Tantangan Perpustakaan di Wilayah Pedesaan dalam Era Digital

Kehidupan sehari-hari kita saat ini memperlihatkan adanya krisis lemahnya minat membaca buku. Mengapa kami berani mengatakan hal ini? Pernyataan tersebut didasari sejumlah pengamatan dan pengalaman saya ditengah kaum muda, serta sharing dengan kaum muda dan juga orang tua yang prihatin terhadap perkembangan media sosial yang memanfaatkan smartphone. Melalui smartphone setiap orang diberikan kemudahan dan kenyamanan sehingga untuk mencari tugas kuliah, misalnya lebih mudah mencari melalui google daripada mencari di perpustakaan. Bahkan sering kali kaum muda melihat perpustakaan sebagai tempat yang membosankan, lebih memilih membuat akun Youtube dengan lagu-lagu Hip-hop atau rap dan cover-cover lagu lawas. Kegiatan-kegiatan di Youtube lebih menarik. Baca buku menjadi sesuatu membosankan, apalagi harus pergi ke perpustakaan.

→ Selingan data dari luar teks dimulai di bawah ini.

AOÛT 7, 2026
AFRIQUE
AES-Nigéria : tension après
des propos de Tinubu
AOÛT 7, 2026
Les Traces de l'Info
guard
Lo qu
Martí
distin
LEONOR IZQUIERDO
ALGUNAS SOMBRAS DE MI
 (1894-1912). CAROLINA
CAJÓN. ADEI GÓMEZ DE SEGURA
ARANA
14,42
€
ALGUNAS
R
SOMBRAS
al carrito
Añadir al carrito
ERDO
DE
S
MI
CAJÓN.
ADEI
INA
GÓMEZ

Pada era industri 4.0 ini segala kemudahan diberikan. Kita dapat mengakses apa saja melalui smartphone. Salah satu penggunaan smartphone yang berdampak pada perpustakaan di wilayah pedesaan adalah segala jenis media sosial atau akun di dunia maya dan segala aplikasi (perangkat lunak yang didesain untuk mengerjakan tugas tertentu) yang memanjakan kita. Aplikasi yang sangat memanjakan kaum muda saat ini adalah aplikasi media sosial dan game.Media sosial sendiri pada prinsipnya baik. Media sosial diciptakan agar komunikasi menjadi lebih mudah mendapatkan informasi lebih mudah bahkan membaca e-book lebih praktis. Semua orang dapat terhubung di belahan dunia mana pun. Namun, pada kenyataannya, ide atau gagasan utama dalam menghadirkan media sosial malah berbalik.

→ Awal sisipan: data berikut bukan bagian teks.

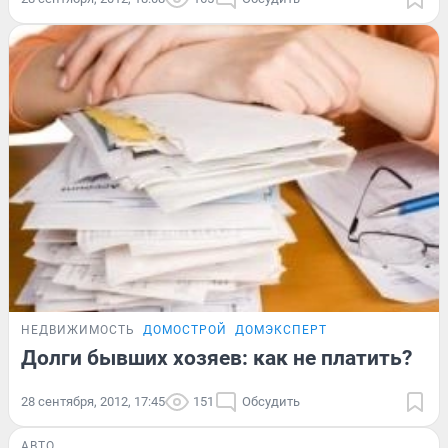
НЕДВИЖИМОСТЬ
ДОМОСТРОЙ
ДОМЭКСПЕРТ
Долги бывших хозяев: как не платить?
28 сентября, 2012, 17:45
151
Обсудить
АВТО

Fenomena saat ini memperlihatkan banyak masyarakat yang lebih asyik dengan smartphone-nya atau akun di dunia maya daripada berkunjung ke perpustakan. Kaum muda nyaman dengan dunianya sendiri. Jari-jari menjadi dunia mereka. Artinya, banyak orang hanya terfokus pada smartphone. Mereka sibuk dengan segala sesuatu yang ada pada smartphone. Dengan jari-jari, setiap orang dapat mengakses apa saja dan menghibur dirinya dengan game-game terbaru. Hingga ada ungkapan “perpustakaan membosankan lebih baik bermain smartphone”. Aman sangat disayangkan bahwa orang lebih cenderung mencari kenyamanan pada smartphone dibandingka berkunjung dan membaca di perpustakaan.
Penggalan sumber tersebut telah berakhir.